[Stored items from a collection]
______

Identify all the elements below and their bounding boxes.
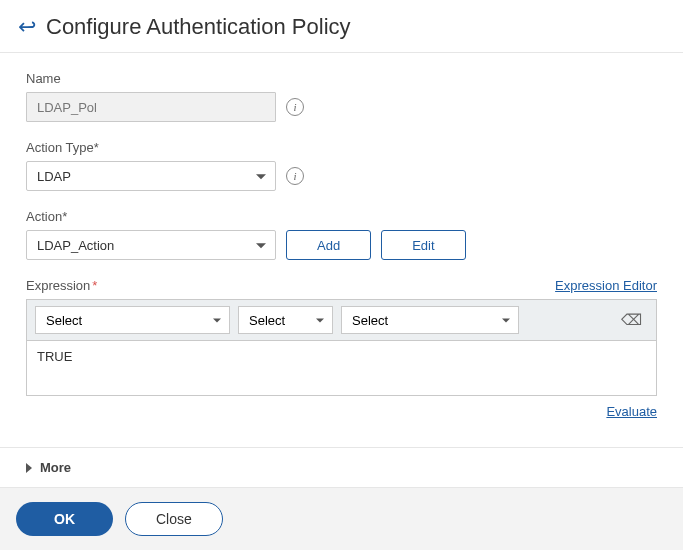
page-title: Configure Authentication Policy — [46, 14, 351, 40]
more-toggle[interactable]: More — [0, 447, 683, 488]
expr-select-3[interactable]: Select — [341, 306, 519, 334]
field-expression: Expression* Expression Editor Select Sel… — [26, 278, 657, 419]
field-action-type: Action Type* LDAP i — [26, 140, 657, 191]
chevron-right-icon — [26, 463, 32, 473]
expression-label: Expression* — [26, 278, 97, 293]
expression-body[interactable]: TRUE — [27, 341, 656, 395]
name-label: Name — [26, 71, 657, 86]
expr-select-1[interactable]: Select — [35, 306, 230, 334]
action-label: Action* — [26, 209, 657, 224]
action-type-select[interactable]: LDAP — [26, 161, 276, 191]
edit-button[interactable]: Edit — [381, 230, 465, 260]
ok-button[interactable]: OK — [16, 502, 113, 536]
action-type-label: Action Type* — [26, 140, 657, 155]
back-icon[interactable]: ↩ — [18, 16, 36, 38]
expression-toolbar: Select Select Select ⌫ — [27, 300, 656, 341]
name-input[interactable] — [26, 92, 276, 122]
expr-select-2[interactable]: Select — [238, 306, 333, 334]
form-area: Name i Action Type* LDAP i Action* LDAP_… — [0, 52, 683, 447]
evaluate-link[interactable]: Evaluate — [606, 404, 657, 419]
page-header: ↩ Configure Authentication Policy — [0, 0, 683, 52]
add-button[interactable]: Add — [286, 230, 371, 260]
expression-editor-link[interactable]: Expression Editor — [555, 278, 657, 293]
info-icon[interactable]: i — [286, 98, 304, 116]
field-name: Name i — [26, 71, 657, 122]
footer: OK Close — [0, 488, 683, 550]
expression-box: Select Select Select ⌫ TRUE — [26, 299, 657, 396]
info-icon[interactable]: i — [286, 167, 304, 185]
field-action: Action* LDAP_Action Add Edit — [26, 209, 657, 260]
action-select[interactable]: LDAP_Action — [26, 230, 276, 260]
close-button[interactable]: Close — [125, 502, 223, 536]
more-label: More — [40, 460, 71, 475]
clear-icon[interactable]: ⌫ — [615, 311, 648, 329]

______

WHAT YOU NEED TO DO: Exactly reproduce the entries above, minus the pictures.

SOLUTION TO THIS EXERCISE:
Identify all the elements below and their bounding boxes.
page-title: Configure Authentication Policy — [46, 14, 351, 40]
more-toggle[interactable]: More — [0, 447, 683, 488]
expr-select-3[interactable]: Select — [341, 306, 519, 334]
field-expression: Expression* Expression Editor Select Sel… — [26, 278, 657, 419]
field-action-type: Action Type* LDAP i — [26, 140, 657, 191]
chevron-right-icon — [26, 463, 32, 473]
expression-label: Expression* — [26, 278, 97, 293]
expression-body[interactable]: TRUE — [27, 341, 656, 395]
name-label: Name — [26, 71, 657, 86]
expr-select-1[interactable]: Select — [35, 306, 230, 334]
action-label: Action* — [26, 209, 657, 224]
action-type-select[interactable]: LDAP — [26, 161, 276, 191]
edit-button[interactable]: Edit — [381, 230, 465, 260]
ok-button[interactable]: OK — [16, 502, 113, 536]
action-type-label: Action Type* — [26, 140, 657, 155]
back-icon[interactable]: ↩ — [18, 16, 36, 38]
expression-toolbar: Select Select Select ⌫ — [27, 300, 656, 341]
name-input[interactable] — [26, 92, 276, 122]
expr-select-2[interactable]: Select — [238, 306, 333, 334]
form-area: Name i Action Type* LDAP i Action* LDAP_… — [0, 52, 683, 447]
evaluate-link[interactable]: Evaluate — [606, 404, 657, 419]
page-header: ↩ Configure Authentication Policy — [0, 0, 683, 52]
add-button[interactable]: Add — [286, 230, 371, 260]
expression-editor-link[interactable]: Expression Editor — [555, 278, 657, 293]
info-icon[interactable]: i — [286, 98, 304, 116]
field-name: Name i — [26, 71, 657, 122]
footer: OK Close — [0, 488, 683, 550]
expression-box: Select Select Select ⌫ TRUE — [26, 299, 657, 396]
info-icon[interactable]: i — [286, 167, 304, 185]
field-action: Action* LDAP_Action Add Edit — [26, 209, 657, 260]
action-select[interactable]: LDAP_Action — [26, 230, 276, 260]
close-button[interactable]: Close — [125, 502, 223, 536]
more-label: More — [40, 460, 71, 475]
clear-icon[interactable]: ⌫ — [615, 311, 648, 329]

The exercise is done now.